I just wandered onto Kuzma's web site to check on the specs of one turntable only to be confronted with a $25,000 9 " sapphire tubed sorta 4 point arm. Looks like a winner to me. I think it is a better design than the SAT arms but then I thought the 4 Point 9 was a better design than the SAT arms. Next will be a diamond arm tube:-)

128x128mijostyn

Showing 3 responses by lewm

Here is what I found about the stiffness of Sapphire, albeit on a website for a company that sells things made of sapphire for industrial use:

"Sapphire is one of the hardest materials on earth. Mechanical hardness is typically measured using the Mohs scale: glass generally has a Mohs score between 6 and 7, and hardened steel which comes in at 8 Mohs. Sapphire has a Mohs hardness value of 9, placing it just below diamond which has a hardness of 10 Mohs.

Furthermore, sapphire is very stiff. Its Young’s modulus is 435 GPa, making it 6 times stiffer than quartz, so it can’t be stretched or deformed easily.

These properties make sapphire one of the strongest and most durable materials on the planet."

Frank Kuzma is no dummy, I totally agree.  I greatly admire his turntables, and based on the kudos accorded to them, I also admire his tonearms, until now, possibly. But sometimes even smart guys over reach.  We shall see. You wrote,  "no, you can't entirely divorce inertia from mass but it does matter where the mass is."  But in fact the equation for "effective mass" (not mass alone) already takes into account the distribution of mass in a tonearm, as I am sure you realize. Ergo "effective mass" is closely related to inertia. Perhaps Kuzma ameliorates the problem by using a variable damper counterweight, a la the Technics EPA100.

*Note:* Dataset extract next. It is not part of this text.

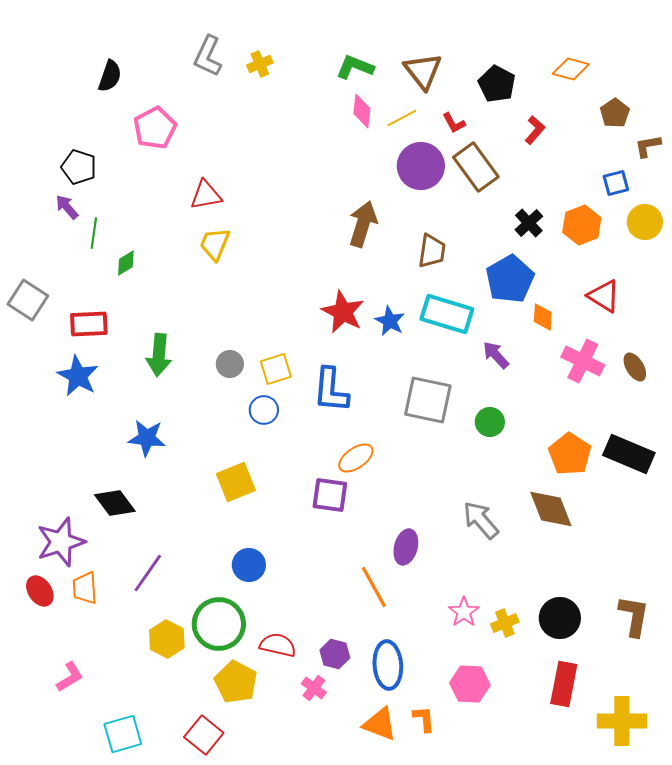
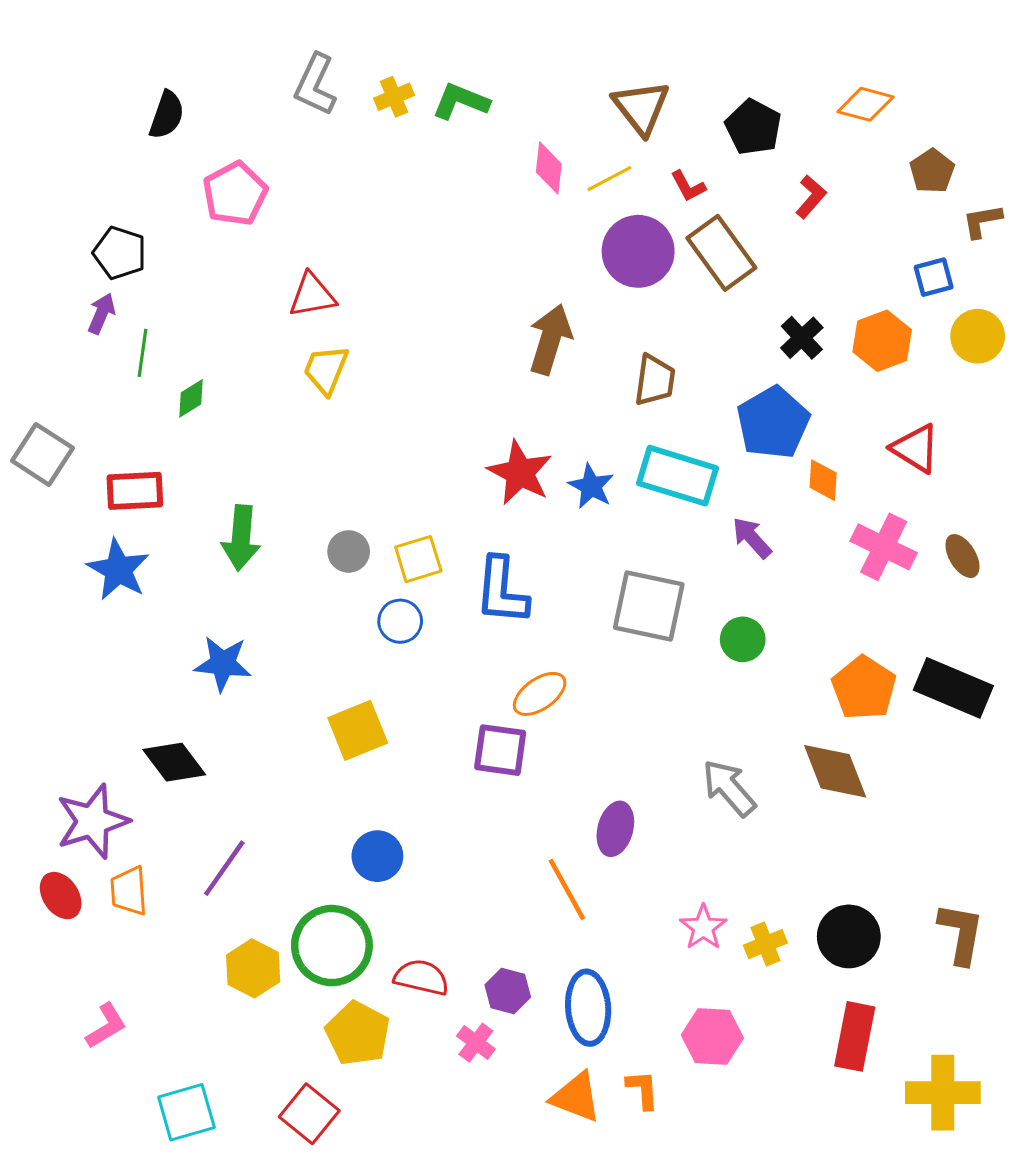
green L-shape: (355, 67) -> (461, 101), moved
purple arrow: (67, 207) -> (102, 313), turned 64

I also was wondering before this discussion ever came up, after having read Fremer's reveal of the sapphire tonearm, is sapphire really so much stiffer than other stiff but not so dense materials of which tonearms are conventionally made? For example, the Technics EPA100 arm wand, titanium nitride. And the Mk2 version which was made of boron something. Or even steel?

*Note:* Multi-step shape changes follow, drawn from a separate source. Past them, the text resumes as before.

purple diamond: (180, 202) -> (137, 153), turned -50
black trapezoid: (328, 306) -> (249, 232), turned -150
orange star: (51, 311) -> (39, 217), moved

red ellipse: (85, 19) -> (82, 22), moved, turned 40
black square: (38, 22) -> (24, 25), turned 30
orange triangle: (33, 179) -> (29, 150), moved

Let’s spare ourselves the obvious jokes about its cost. The elephant in the room is that this tonearm is an elephant. At 60g effective mass, not many if any cartridges will qualify, if you base tonearm matching upon the equation for resonant frequency or even bring it into the buying decision? And yet its mass will be ignored by the well healed cognoscenti, because it is so expensive. In the minds of many with big bucks, cost can overcome the constraints of the physical universe. Even Fremer, who mentioned this product, its cost and its effective mass, in his most recent newsletter, didn’t bat an eyelash over that last specification. We shall see how it is ultimately viewed.

Just read Mijostyn’s last post after having posted this. I don’t see how you can divorce effective mass from inertia.